One day when I had the morning off I decided to have another crack at climbing up Santa Catalina hill to the castle of the same name. Knowing it would be an hour’s hard climb I packed a bottle of water and set off at 8am before the sun got too hot. My last attempt back in 2013 had failed because I didn’t know how to find the final path up the last part of the steep slope to the castle gate. This time I’d done my research and knew where to go.
From the cathedral square walk along Calle Maestra to Plaza Audencia and turn left up Calle Aldana and it’s continuation Calle Parilla.
This takes you to the aptly named Calle Buenavista which ends at Calle Circunvalación (the road that curls round the back of the castle hill which you would take if you were driving).
Turn right onto Circunvalación and after a few yards you’ll see a gravel road going up the hill to your left. Follow it until it bends round to the right and either take the faint path that cuts through the woods on the left or stay on the road until you get to the remains of the castle curtain wall and take the footpath that goes up along the inside of the wall.
After a steep climb you’ll come out on Circunvalación again but now you’ll be within sight of the castle gate.
Follow the road up through the gate and the first building you’ll come to is the Parador, a government owned hotel and restaurant, more of which below.
Continue past it and you’ll come to the Santa Catalina castle itself. It’s now a museum and is well worth a visit. Entrance cost €3.50 in 2015.
You can get a good sense of castle‘s long and varied history from the displays but the real reward is the stunning view from the top of the towers.
Here’s the video I took, please ignore the panting!
When you come out of the castle you can continue along to the end of the ridge to the large cross that overlooks the town.
It was first erected by King Ferdinand when the Christians retook the town from the Moors and so intentionally it has a great view of the cathedral which was itself built over the mosque. If you’re unlucky it can be a bit busy up here with school and tour groups.
As I mentioned earlier, next to the castle is the parador, a government-owned hotel built in 1965 on top of some of the castle ruins. It blends quite well with the castle, especially inside.
Spain has a policy of opening parador’s either in or in association to many of its ancient monuments. I think it’s a good idea as it generates funds for their preservation and helps make them living buildings.
On my final day in 2013 I decided I just had to get to the top of Santa Catalina hill, and if I couldn’t do it on foot, I’d do it by car, so I booked a table at the parador’s restaurant and took a taxi each way. For some reason it was a cheaper fare going there than getting back!
When you go inside, after first walking past the hotel reception and along a corridor, you get to ‘the lounge’, a huge square room with soaring vaulted ceilings, high chimneys on facing walls and a wall of windows with Moorish wooden shutters.

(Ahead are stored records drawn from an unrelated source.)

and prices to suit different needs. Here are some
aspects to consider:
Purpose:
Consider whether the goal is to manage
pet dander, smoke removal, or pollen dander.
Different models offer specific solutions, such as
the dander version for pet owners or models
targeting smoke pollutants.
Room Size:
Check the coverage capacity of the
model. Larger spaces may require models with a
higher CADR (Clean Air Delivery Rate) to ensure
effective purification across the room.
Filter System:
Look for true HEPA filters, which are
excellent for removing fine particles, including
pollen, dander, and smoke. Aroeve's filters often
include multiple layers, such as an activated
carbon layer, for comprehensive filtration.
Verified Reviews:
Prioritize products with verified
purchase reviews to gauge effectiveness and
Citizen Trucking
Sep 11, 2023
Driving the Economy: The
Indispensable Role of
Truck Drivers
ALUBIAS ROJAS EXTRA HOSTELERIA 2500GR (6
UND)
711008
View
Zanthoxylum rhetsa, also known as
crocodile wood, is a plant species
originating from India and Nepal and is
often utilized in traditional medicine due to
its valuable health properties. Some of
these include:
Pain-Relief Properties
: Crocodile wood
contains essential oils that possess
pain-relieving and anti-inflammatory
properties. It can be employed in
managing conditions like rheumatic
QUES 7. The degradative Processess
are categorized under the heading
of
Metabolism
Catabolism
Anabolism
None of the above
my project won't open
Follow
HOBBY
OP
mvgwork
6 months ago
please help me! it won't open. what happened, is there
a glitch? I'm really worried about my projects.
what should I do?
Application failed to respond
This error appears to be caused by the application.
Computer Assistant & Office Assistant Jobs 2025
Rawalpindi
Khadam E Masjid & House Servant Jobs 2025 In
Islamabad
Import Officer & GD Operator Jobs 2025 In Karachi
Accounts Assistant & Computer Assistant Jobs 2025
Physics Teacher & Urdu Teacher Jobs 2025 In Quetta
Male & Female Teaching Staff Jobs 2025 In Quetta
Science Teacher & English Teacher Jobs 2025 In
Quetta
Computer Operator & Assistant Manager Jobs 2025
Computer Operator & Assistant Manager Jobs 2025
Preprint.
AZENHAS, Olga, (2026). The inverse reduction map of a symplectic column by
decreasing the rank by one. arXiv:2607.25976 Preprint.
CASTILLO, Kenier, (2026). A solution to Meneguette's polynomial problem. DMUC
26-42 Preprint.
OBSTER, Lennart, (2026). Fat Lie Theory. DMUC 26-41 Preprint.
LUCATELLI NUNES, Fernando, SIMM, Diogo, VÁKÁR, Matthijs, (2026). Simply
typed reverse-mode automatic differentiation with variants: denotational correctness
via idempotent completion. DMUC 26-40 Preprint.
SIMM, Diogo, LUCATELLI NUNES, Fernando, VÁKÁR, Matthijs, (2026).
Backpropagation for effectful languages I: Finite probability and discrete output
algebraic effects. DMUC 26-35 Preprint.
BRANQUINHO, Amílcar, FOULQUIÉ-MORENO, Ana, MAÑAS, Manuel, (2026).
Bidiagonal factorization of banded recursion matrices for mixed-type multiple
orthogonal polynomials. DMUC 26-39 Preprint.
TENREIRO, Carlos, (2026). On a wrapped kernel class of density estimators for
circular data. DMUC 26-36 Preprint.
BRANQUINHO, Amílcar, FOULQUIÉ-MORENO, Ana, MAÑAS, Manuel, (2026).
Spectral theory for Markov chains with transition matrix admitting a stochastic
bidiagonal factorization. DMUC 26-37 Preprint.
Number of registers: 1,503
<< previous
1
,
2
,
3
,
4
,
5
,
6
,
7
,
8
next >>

The décor in here consists of long swords hanging on the walls, alongside portraits of Christian saints. One shows a knight with a halo riding a horse and smiting the heads of some turban-wearing men with his sword. Not very PC but this is the actual history of this place. A Moorish castle once occupied the hill but it was put under siege several times by the Christians who eventually captured it and built this newer fortification in its place.
Passing through this room you come to the restaurant which has been designed to look like a Medieval banqueting hall; very long with a low ceiling and several arches.
It’s decorated in sturdy Medieval style with clunky wooden light fittings and a huge tapestry showing a battle scene on the end wall.
Unfortunately the food at these paradors is often not very good so I wasn’t counting on a gourmet meal. The Gazpacho Andaluz, with two halves of quail egg and a swirl of excellent olive oil, was pretty good (B+), but that’s quite hard to get wrong if you have quality ingredients.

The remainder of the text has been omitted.